The URL patterns are: http://stitch.embl.de/api/[format]/[request]?[parameters]
http://string.embl.de/api/[format]/[request]?[parameters]

Possible formats:

  • tsv: tab-separated values, with a header line
  • tsv-no-header: as above, but no header
  • json: JSON format either as a list of hashes/dictionaries, or as a plain list (if there is only one value to be returned per record)
  • psi-mi: the interaction network is available in PSI-MI 2.5 XML format
  • psi-mi-tab: there is also a tab-delimited form, modeled after the IntAct specification. This is easier to parse, but contains less information than the XML format.
  • url: return the URL of the network image
Possible requests:
  • abstracts: return a list of abstracts that contain the query item
  • abstractsList: return a list of abstracts that contain any of the query items
  • interactions: return an interaction network in PSI-MI 2.5 format (PSI-MI is currently the only format for interactions. Perhaps the PSI-MI tab-delimited form would also make sense? I don't know how a JSON form should look like.)
  • interactionsList: same as above, but for list of identifiers
  • interactors: return a list of interaction partners for the query item
  • interactorsList: return a list of interaction partners for any of the query item
  • resolve: return the list of items that match (in name or identifier) the query item
  • network / networkList: in conjunction with the "url" format, return the URL to the network
For a full list of possible parameters, please refer to our STRING Soaplab 2 interface. With the help of Soaplab2 / Gowlab, we'll describe the set of possible parameters there. (Doesn't work right now. :-/ )

Examples

To find out which proteins match the description "dopamine receptor" in human, you can use this query:

http://stitch.embl.de/api/tsv/resolve?identifier=dopamine%20receptor&species=9606
http://string.embl.de/api/tsv/resolve?identifier=dopamine%20receptor&species=9606

This gives you a lot of additional info. If you just want to get the list of STRING identifiers, you can alter the query a bit:

http://stitch.embl.de/api/tsv-no-header/resolve?identifier=dopamine%20receptor&species=9606&format=only-ids
http://string.embl.de/api/tsv-no-header/resolve?identifier=dopamine%20receptor&species=9606&format=only-ids

Now, you'll only receive a bare list of ids that you could pipe into other STRING API functions.

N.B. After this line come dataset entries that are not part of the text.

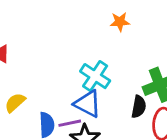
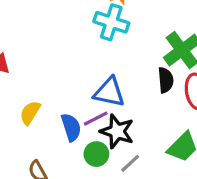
cyan cross: (95, 76) -> (111, 22), moved

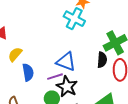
yellow semicircle: (30, 113) -> (15, 54), moved
blue semicircle: (71, 127) -> (28, 72), moved

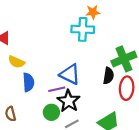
cyan cross: (74, 19) -> (83, 29), turned -30
yellow semicircle: (15, 54) -> (16, 62), turned -112

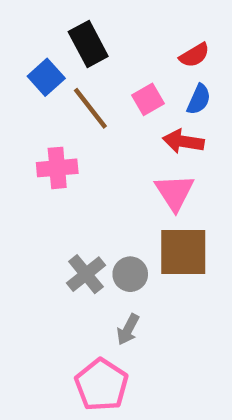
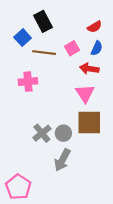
brown line: (90, 108) -> (44, 53), turned -45
gray arrow: (128, 329) -> (62, 160), size x1.5
pink pentagon: (101, 385) -> (18, 187), moved

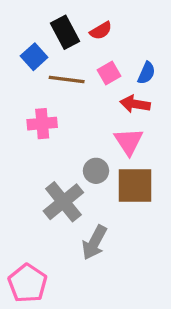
red semicircle: (95, 27) -> (101, 31), moved
gray cross: (42, 133) -> (63, 202), size x1.4
gray circle: (63, 133) -> (96, 171), moved

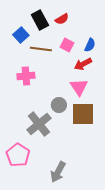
pink square: (109, 73) -> (67, 45), turned -32
red arrow: (135, 104) -> (83, 64), turned -36
gray arrow: (94, 243) -> (58, 172), moved
pink pentagon: (28, 283) -> (18, 155), moved

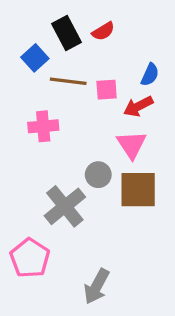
pink square: (67, 45) -> (107, 90), moved, turned -32

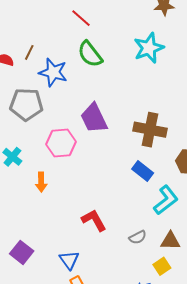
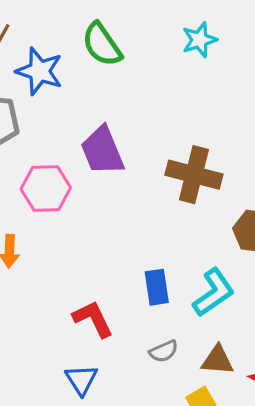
cyan star: (149, 48) -> (199, 40), size x0.7
blue rectangle: (143, 171) -> (157, 287), moved, turned 40
blue triangle: (69, 260) -> (81, 380), moved

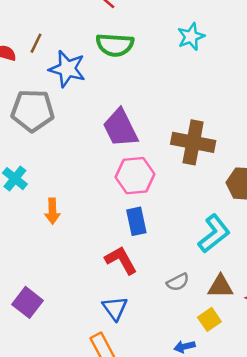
green semicircle: (102, 45) -> (115, 45), turned -48
pink hexagon: (46, 188) -> (135, 176), moved
blue rectangle: (157, 287) -> (136, 221), moved

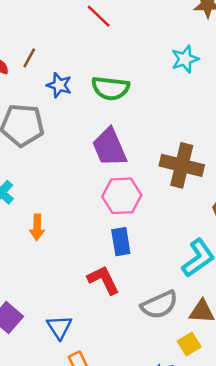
green semicircle: (115, 45) -> (110, 88), moved
blue star: (67, 69) -> (59, 85), size x0.7
gray semicircle: (178, 282) -> (159, 305), size x1.6
blue triangle: (115, 308) -> (59, 327), moved

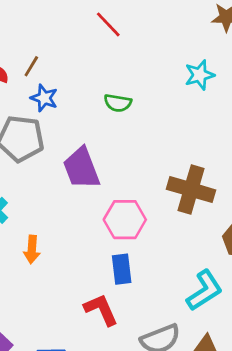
blue star: (59, 85) -> (44, 98), moved
green semicircle: (110, 88) -> (118, 103), size x0.7
purple trapezoid: (109, 147) -> (81, 168), moved

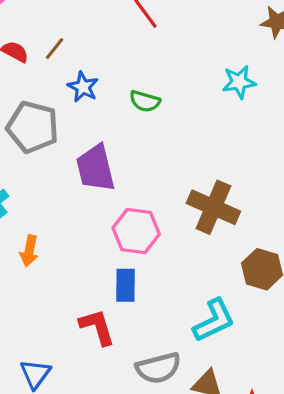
blue star: (44, 98) -> (83, 87), moved

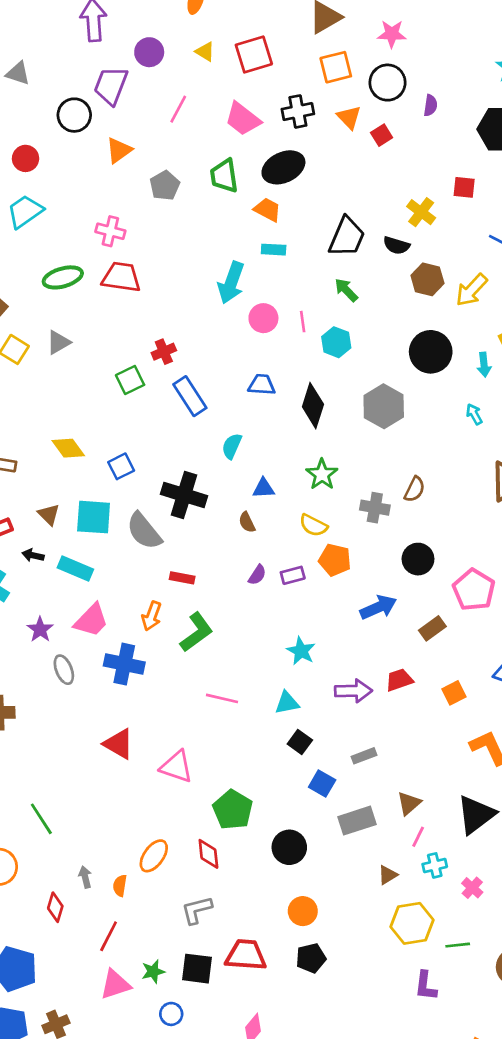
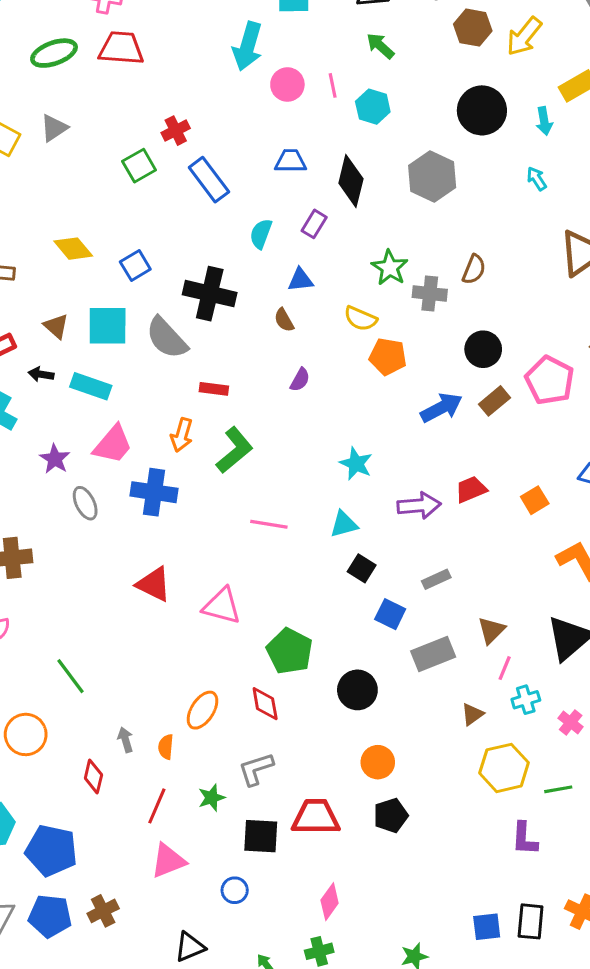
green star: (322, 474) -> (390, 268), moved
purple rectangle: (293, 575) -> (314, 224), moved, turned -40
brown rectangle: (432, 628) -> (495, 401), moved
green star: (153, 972) -> (212, 798), moved

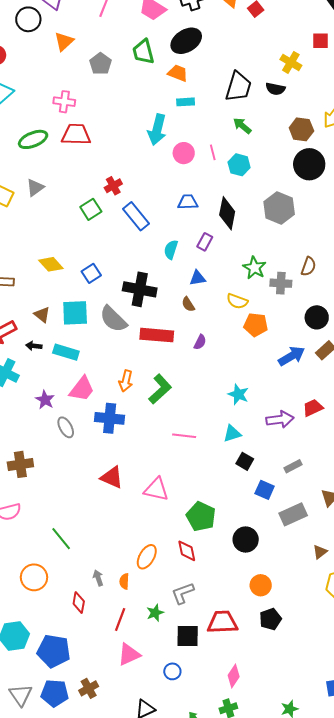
brown hexagon: (473, 28) -> (301, 129), moved
red rectangle: (214, 389) -> (157, 335), moved, size x1.8

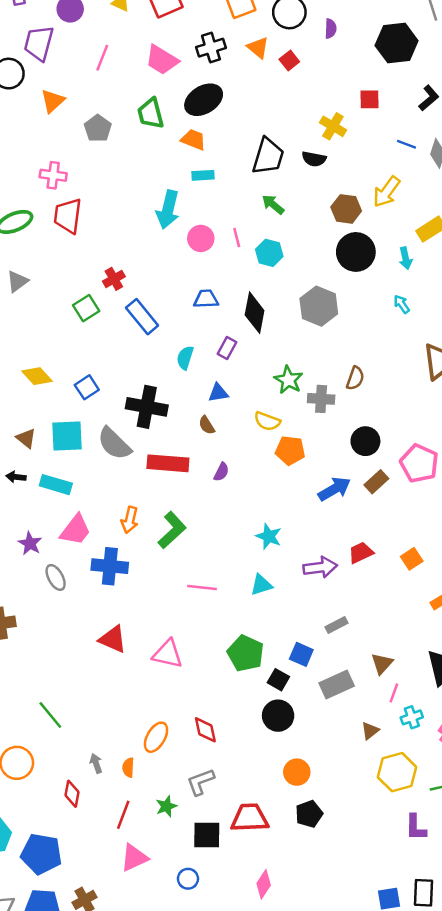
red trapezoid: (76, 134) -> (68, 216), turned -84
black square: (245, 461) -> (278, 680), moved
green pentagon: (201, 516) -> (246, 653), moved

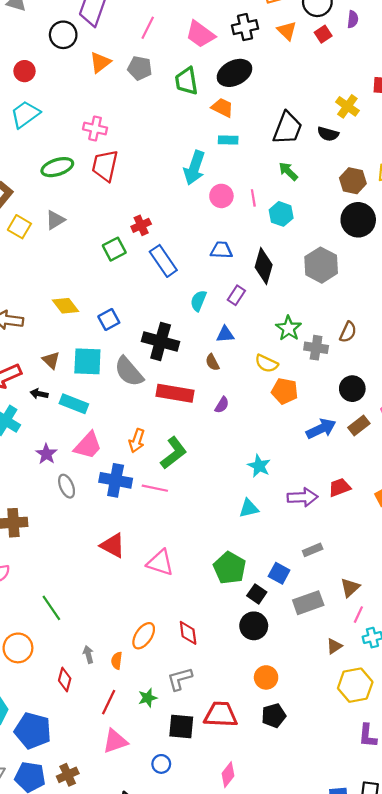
red square: (289, 61) -> (323, 34), moved
gray pentagon: (98, 128) -> (140, 68), moved, turned -30
pink line: (202, 588) -> (155, 488), moved

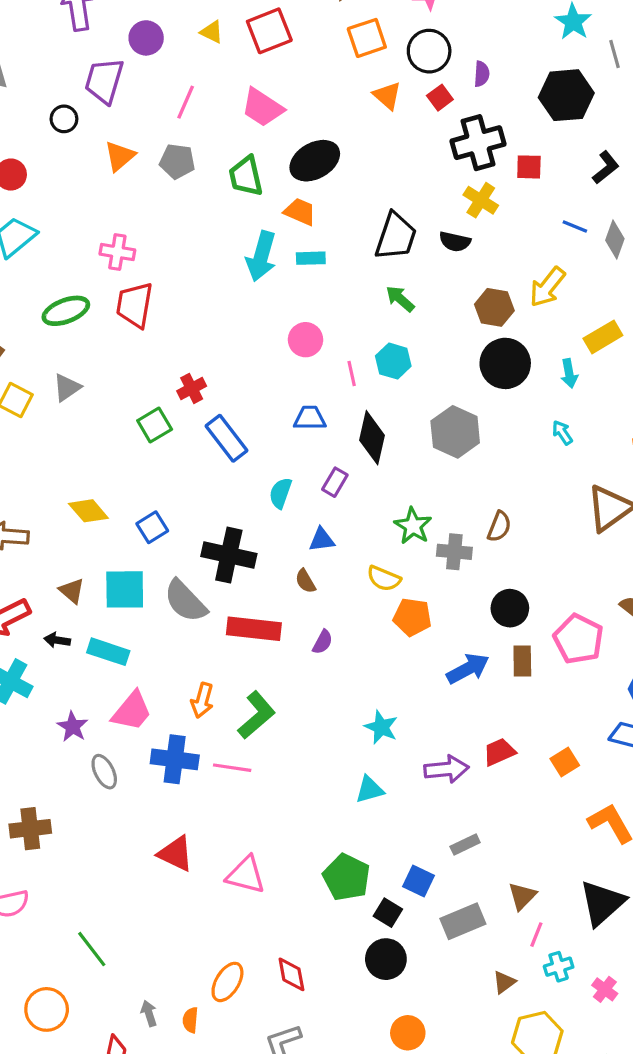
black cross: (245, 27) -> (478, 143), moved, size x1.4
black circle: (63, 35) -> (64, 119), size x0.7
cyan arrow: (194, 168) -> (261, 256), moved
pink line: (253, 198) -> (352, 374), moved
brown rectangle: (359, 426) -> (522, 661), turned -50

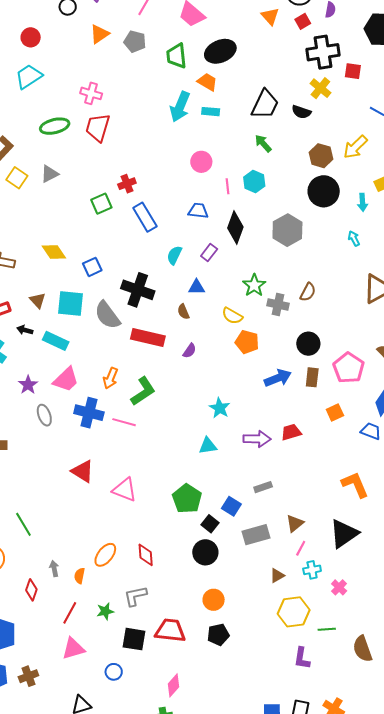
orange square: (565, 762) -> (335, 412), moved

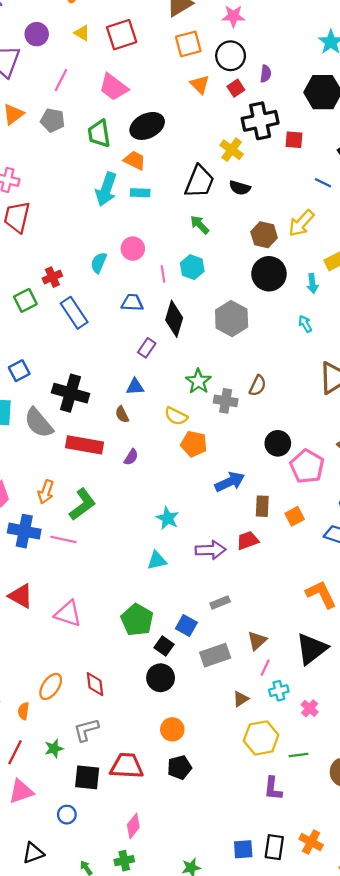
yellow cross: (320, 88) -> (232, 150), moved
cyan semicircle: (174, 255) -> (99, 263), moved
black circle: (308, 344) -> (278, 443), moved
brown rectangle: (312, 377) -> (262, 506), moved

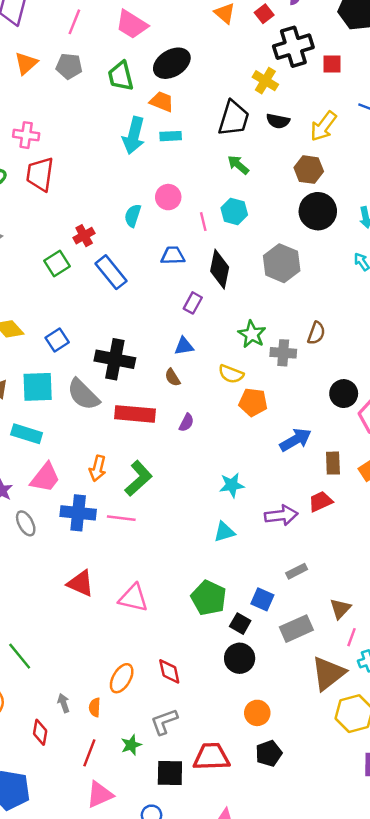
yellow arrow: (301, 223) -> (323, 126), moved
cyan star: (168, 518) -> (232, 485), turned -30
brown triangle: (241, 699) -> (328, 673), size x2.0

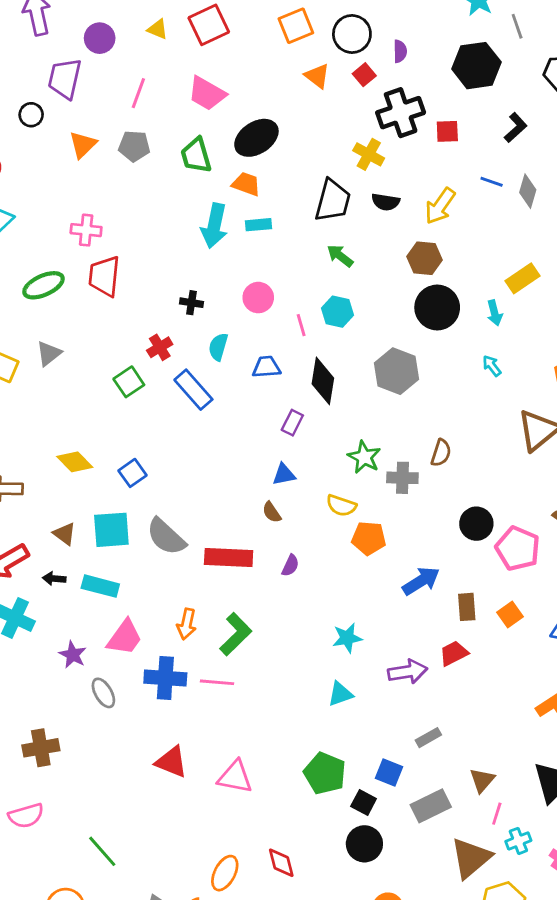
cyan semicircle: (133, 216) -> (218, 347), moved
black cross: (115, 359) -> (191, 303), moved, size x0.5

To illustrate the difference between normal and "list" queries:

http://stitch.embl.de/api/tsv/interactors?identifier=DRD1_HUMAN
http://stitch.embl.de/api/tsv/interactorsList?identifiers=DRD1_HUMAN%0DDRD2_HUMAN

http://string.embl.de/api/tsv/interactors?identifier=DRD1_HUMAN
http://string.embl.de/api/tsv/interactorsList?identifiers=DRD1_HUMAN%0DDRD2_HUMAN


In the second case, the identifiers parameter contains a list of items separated by new line characters (%0A or %0D).

SOAP / Taverna

In a separate post, I've described an example Taverna workflow. As for SOAP integration, I hope that the Soaplab interface works...

Obligatory beta notice

As all good things these days, this is still in beta (internally, everything in fact runs on our beta server, I'm just making it accessible via the normal STITCH domain to expose it to the web). Therefore, the API might change, be down, ... until STITCH 2 / STRING 8 comes out.

Updates

03.03.2008: Added clarification – PSI-MI is currently the only interactions format.
04.03.2008: Fixed typo – it's "
interactorsList"
12.03.2008: Add psi-mi-tab format
19.05.2008: Add STRING API (with same specification)
08.07.2008: Add API for generating network images
16.03.2009: Enabled interactionsList

Wednesday, February 6, 2008

Mea culpa: missing links from PDB

I intended to extract protein–chemical links from the PDB (and we wrote this in the paper), but somehow I didn't quite finish the import scripts before we finalized STITCH 1.0. I am sorry about this, and apologize if you are missing interactions.


We are currently preparing the next versions of STRING and STITCH (versions 8 and 2, respectively) and I will import the remediated PDB for the new version. I guess STITCH 2 should come out in Spring 2008.

(Special thanks to Florian Raible for testing his pet molecule and discovering what was missing.)